■ **Assigned task**:
Please reproduce all entries word for word, leaving every image behind.

■ **Task material**:
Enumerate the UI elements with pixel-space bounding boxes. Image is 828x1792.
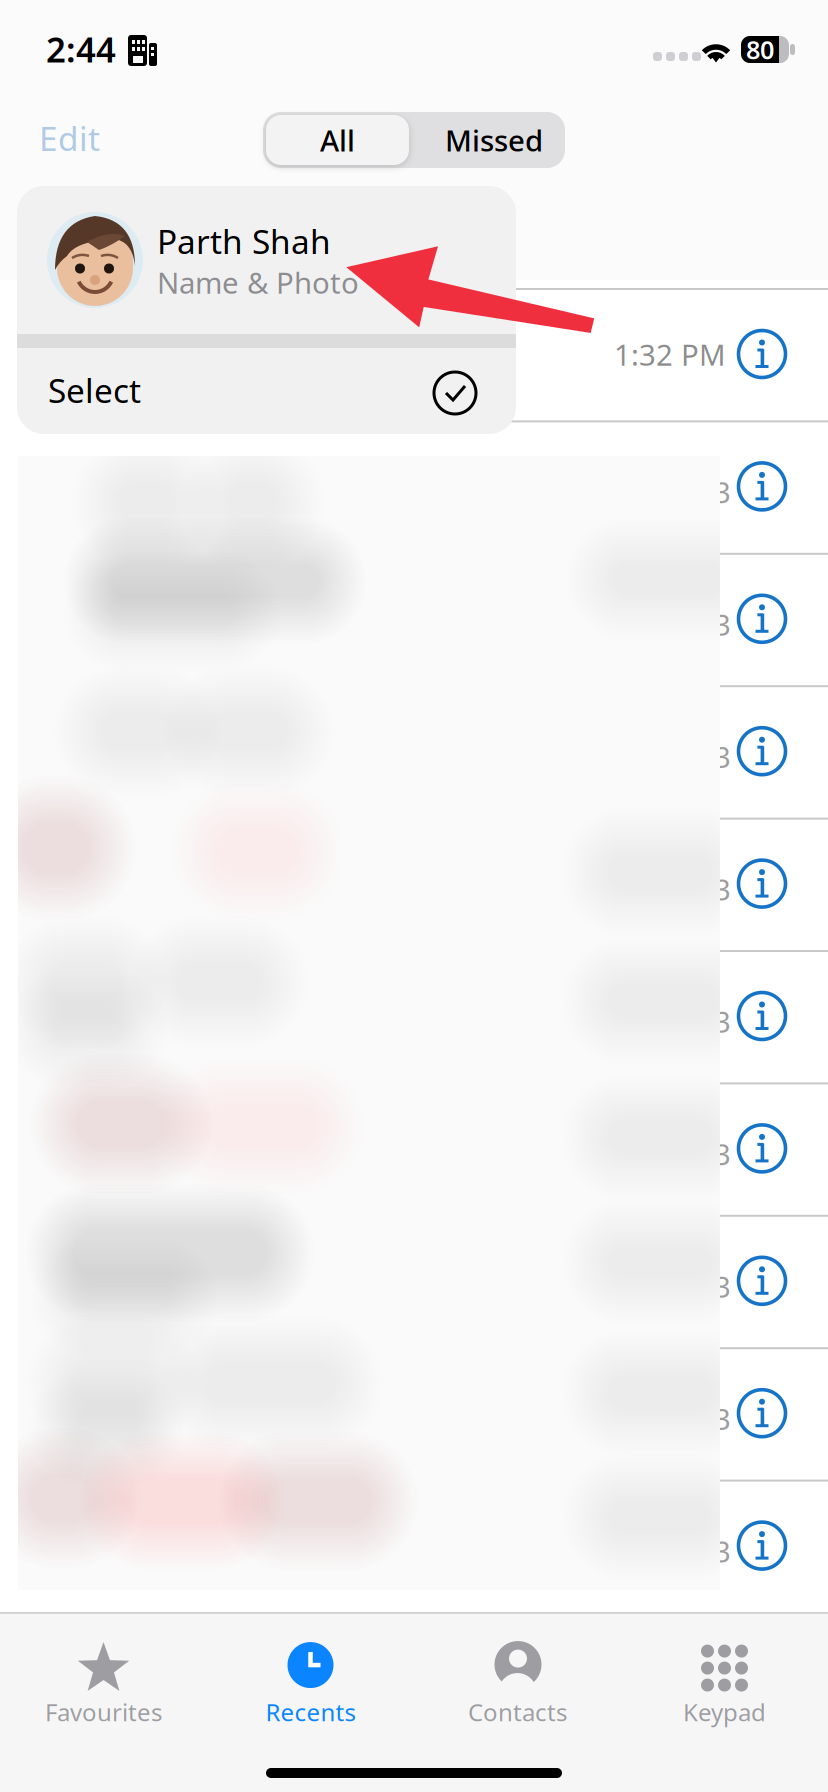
staticText: Select xyxy=(48,368,141,412)
button[interactable]: Contacts xyxy=(414,1628,621,1740)
staticText: All xyxy=(320,120,355,160)
button[interactable]: Recents xyxy=(207,1628,414,1740)
staticText: 3 xyxy=(714,605,731,644)
staticText: 3 xyxy=(714,737,731,776)
button[interactable]: Call details xyxy=(734,988,790,1044)
button[interactable]: Call details xyxy=(734,1650,790,1706)
button[interactable]: All xyxy=(266,115,409,165)
staticText: 3 xyxy=(714,1399,731,1438)
staticText: Contacts xyxy=(468,1696,567,1728)
staticText: 3 xyxy=(714,1134,731,1173)
staticText: Edit xyxy=(39,116,100,160)
staticText: Recents xyxy=(266,1696,356,1728)
button[interactable]: Favourites xyxy=(0,1628,207,1740)
staticText: 3 xyxy=(714,870,731,909)
staticText: Missed xyxy=(445,120,543,160)
button[interactable]: Call details xyxy=(734,326,790,382)
staticText: 3 xyxy=(714,1267,731,1306)
button[interactable]: Missed xyxy=(419,115,569,165)
staticText: Parth Shah xyxy=(157,219,331,263)
button[interactable]: Keypad xyxy=(621,1628,828,1740)
button[interactable]: Call details xyxy=(734,591,790,647)
button[interactable]: Call details xyxy=(734,1385,790,1441)
staticText: 3 xyxy=(714,1664,731,1703)
button[interactable]: Call details xyxy=(734,723,790,779)
staticText: 3 xyxy=(714,472,731,511)
staticText: 3 xyxy=(714,1002,731,1041)
button[interactable]: Call details xyxy=(734,1120,790,1176)
button[interactable]: Call details xyxy=(734,1253,790,1309)
button[interactable]: Select xyxy=(17,348,516,434)
button[interactable]: Parth Shah xyxy=(17,186,516,334)
button[interactable]: Edit xyxy=(39,110,149,166)
staticText: 1:32 PM xyxy=(614,335,726,374)
staticText: 3 xyxy=(714,1532,731,1571)
staticText: 2:44 xyxy=(46,26,116,72)
staticText: Keypad xyxy=(683,1696,766,1728)
button[interactable]: Call details xyxy=(734,458,790,514)
staticText: 80 xyxy=(746,33,774,66)
button[interactable]: Call details xyxy=(734,856,790,912)
staticText: Favourites xyxy=(45,1696,162,1728)
button[interactable]: Call details xyxy=(734,1518,790,1574)
staticText: Name & Photo xyxy=(157,263,359,302)
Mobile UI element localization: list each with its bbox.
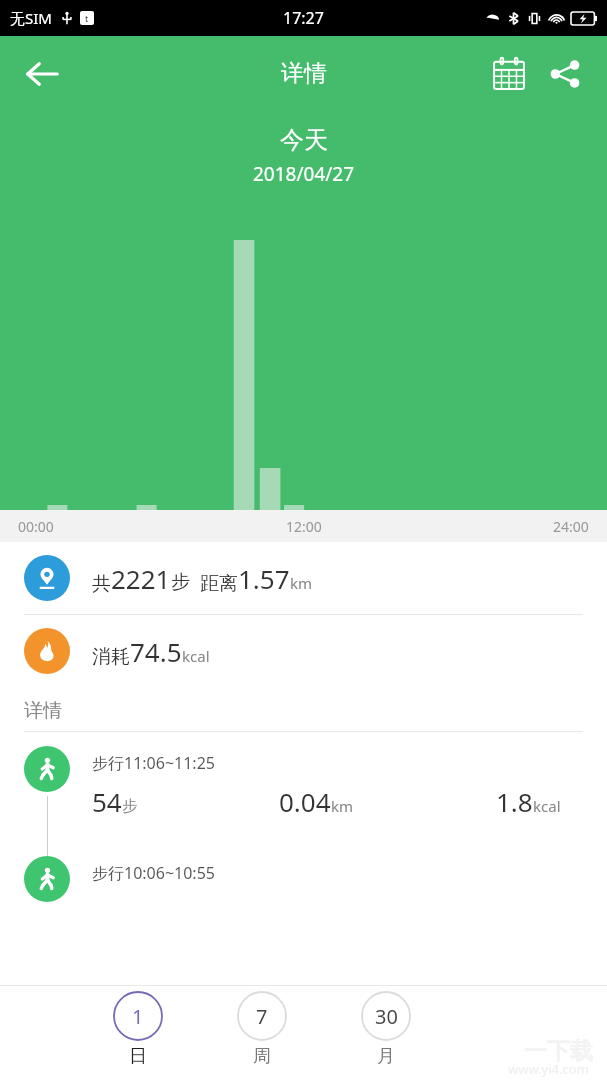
staticText: 步行10:06~10:55 [92, 862, 215, 884]
staticText: 7 [256, 1003, 268, 1030]
button[interactable]: 30 [356, 991, 416, 1068]
staticText: 74.5 [130, 634, 182, 669]
staticText: 30 [375, 1003, 398, 1030]
staticText: 1.8 [496, 784, 533, 819]
staticText: 日 [129, 1045, 147, 1068]
staticText: 24:00 [553, 517, 589, 536]
staticText: 12:00 [286, 517, 322, 536]
staticText: 步 [122, 797, 137, 816]
staticText: 步 [171, 570, 190, 594]
staticText: 一下载 [524, 1037, 593, 1066]
staticText: 0.04 [279, 784, 331, 819]
staticText: kcal [182, 646, 210, 666]
staticText: 17:27 [283, 7, 324, 29]
staticText: t [85, 12, 89, 24]
button[interactable]: 7 [232, 991, 292, 1068]
button[interactable]: Calendar [483, 48, 535, 100]
staticText: 周 [253, 1045, 271, 1068]
staticText: 00:00 [18, 517, 54, 536]
button[interactable]: Back [14, 46, 70, 102]
button[interactable]: 消耗 [0, 615, 607, 687]
staticText: 无SIM [10, 8, 52, 28]
staticText: 距离 [200, 572, 238, 596]
staticText: 今天 [280, 125, 328, 155]
staticText: 2018/04/27 [253, 161, 355, 187]
staticText: 1 [132, 1003, 144, 1030]
staticText: 54 [92, 784, 122, 819]
staticText: 1.57 [238, 561, 290, 596]
staticText: 月 [377, 1045, 395, 1068]
button[interactable]: 共 [0, 542, 607, 614]
button[interactable]: Share [539, 48, 591, 100]
button[interactable]: 步行11:06~11:25 [0, 746, 607, 856]
staticText: km [331, 796, 354, 816]
staticText: 消耗 [92, 645, 130, 669]
staticText: 2221 [111, 561, 171, 596]
button[interactable]: 步行10:06~10:55 [0, 856, 607, 902]
staticText: 详情 [281, 59, 327, 88]
staticText: 详情 [24, 699, 62, 723]
staticText: km [290, 573, 313, 593]
staticText: www.yi4.com [508, 1060, 589, 1078]
staticText: 步行11:06~11:25 [92, 752, 215, 774]
staticText: 共 [92, 572, 111, 596]
staticText: kcal [533, 796, 561, 816]
button[interactable]: 1 [108, 991, 168, 1068]
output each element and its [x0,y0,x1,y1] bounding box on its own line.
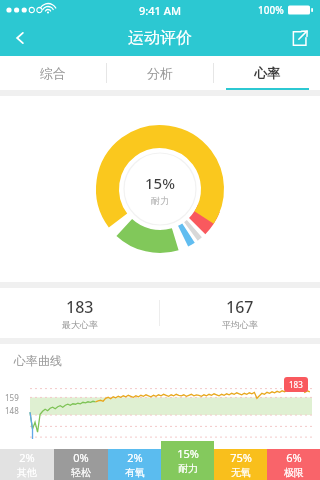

■ **Result below**:
Enumerate the UI elements with pixel-space bounding boxes. Image is 828x1792.
staticText: Select xyxy=(48,368,141,412)
button[interactable]: Contacts xyxy=(414,1628,621,1740)
staticText: All xyxy=(320,120,355,160)
button[interactable]: Recents xyxy=(207,1628,414,1740)
staticText: 3 xyxy=(714,605,731,644)
staticText: 3 xyxy=(714,737,731,776)
button[interactable]: Call details xyxy=(734,988,790,1044)
button[interactable]: Call details xyxy=(734,1650,790,1706)
button[interactable]: All xyxy=(266,115,409,165)
staticText: 3 xyxy=(714,1399,731,1438)
staticText: Contacts xyxy=(468,1696,567,1728)
staticText: 3 xyxy=(714,1134,731,1173)
staticText: Edit xyxy=(39,116,100,160)
staticText: Recents xyxy=(266,1696,356,1728)
button[interactable]: Favourites xyxy=(0,1628,207,1740)
staticText: 3 xyxy=(714,870,731,909)
staticText: Missed xyxy=(445,120,543,160)
button[interactable]: Call details xyxy=(734,326,790,382)
staticText: 3 xyxy=(714,1267,731,1306)
button[interactable]: Missed xyxy=(419,115,569,165)
staticText: Parth Shah xyxy=(157,219,331,263)
button[interactable]: Keypad xyxy=(621,1628,828,1740)
button[interactable]: Call details xyxy=(734,591,790,647)
button[interactable]: Call details xyxy=(734,1385,790,1441)
staticText: 3 xyxy=(714,1664,731,1703)
button[interactable]: Call details xyxy=(734,723,790,779)
staticText: 3 xyxy=(714,472,731,511)
staticText: 3 xyxy=(714,1002,731,1041)
button[interactable]: Call details xyxy=(734,1120,790,1176)
button[interactable]: Call details xyxy=(734,1253,790,1309)
button[interactable]: Select xyxy=(17,348,516,434)
button[interactable]: Parth Shah xyxy=(17,186,516,334)
button[interactable]: Edit xyxy=(39,110,149,166)
staticText: 1:32 PM xyxy=(614,335,726,374)
staticText: 3 xyxy=(714,1532,731,1571)
staticText: 2:44 xyxy=(46,26,116,72)
staticText: Keypad xyxy=(683,1696,766,1728)
button[interactable]: Call details xyxy=(734,458,790,514)
staticText: 80 xyxy=(746,33,774,66)
button[interactable]: Call details xyxy=(734,856,790,912)
staticText: Favourites xyxy=(45,1696,162,1728)
button[interactable]: Call details xyxy=(734,1518,790,1574)
staticText: Name & Photo xyxy=(157,263,359,302)
Mobile UI element localization: list each with its bbox.
staticText: 步行10:06~10:55 [92, 862, 215, 884]
staticText: 7 [256, 1003, 268, 1030]
button[interactable]: 30 [356, 991, 416, 1068]
staticText: 74.5 [130, 634, 182, 669]
staticText: 30 [375, 1003, 398, 1030]
staticText: 1.8 [496, 784, 533, 819]
staticText: 日 [129, 1045, 147, 1068]
staticText: 24:00 [553, 517, 589, 536]
staticText: 12:00 [286, 517, 322, 536]
staticText: 步 [122, 797, 137, 816]
staticText: 步 [171, 570, 190, 594]
staticText: 一下载 [524, 1037, 593, 1066]
staticText: 0.04 [279, 784, 331, 819]
staticText: kcal [182, 646, 210, 666]
staticText: 17:27 [283, 7, 324, 29]
staticText: t [85, 12, 89, 24]
button[interactable]: 7 [232, 991, 292, 1068]
button[interactable]: Calendar [483, 48, 535, 100]
staticText: 周 [253, 1045, 271, 1068]
staticText: 00:00 [18, 517, 54, 536]
button[interactable]: Back [14, 46, 70, 102]
button[interactable]: 消耗 [0, 615, 607, 687]
staticText: 无SIM [10, 8, 52, 28]
staticText: 距离 [200, 572, 238, 596]
staticText: 今天 [280, 125, 328, 155]
staticText: 2018/04/27 [253, 161, 355, 187]
staticText: 1 [132, 1003, 144, 1030]
staticText: 54 [92, 784, 122, 819]
staticText: 1.57 [238, 561, 290, 596]
staticText: 月 [377, 1045, 395, 1068]
button[interactable]: 共 [0, 542, 607, 614]
button[interactable]: Share [539, 48, 591, 100]
button[interactable]: 步行11:06~11:25 [0, 746, 607, 856]
staticText: km [331, 796, 354, 816]
staticText: 消耗 [92, 645, 130, 669]
staticText: 2221 [111, 561, 171, 596]
button[interactable]: 步行10:06~10:55 [0, 856, 607, 902]
staticText: 详情 [281, 59, 327, 88]
staticText: 详情 [24, 699, 62, 723]
staticText: km [290, 573, 313, 593]
staticText: www.yi4.com [508, 1060, 589, 1078]
staticText: 步行11:06~11:25 [92, 752, 215, 774]
staticText: 共 [92, 572, 111, 596]
staticText: kcal [533, 796, 561, 816]
button[interactable]: 1 [108, 991, 168, 1068]
output each element and its [x0,y0,x1,y1] bounding box on its own line.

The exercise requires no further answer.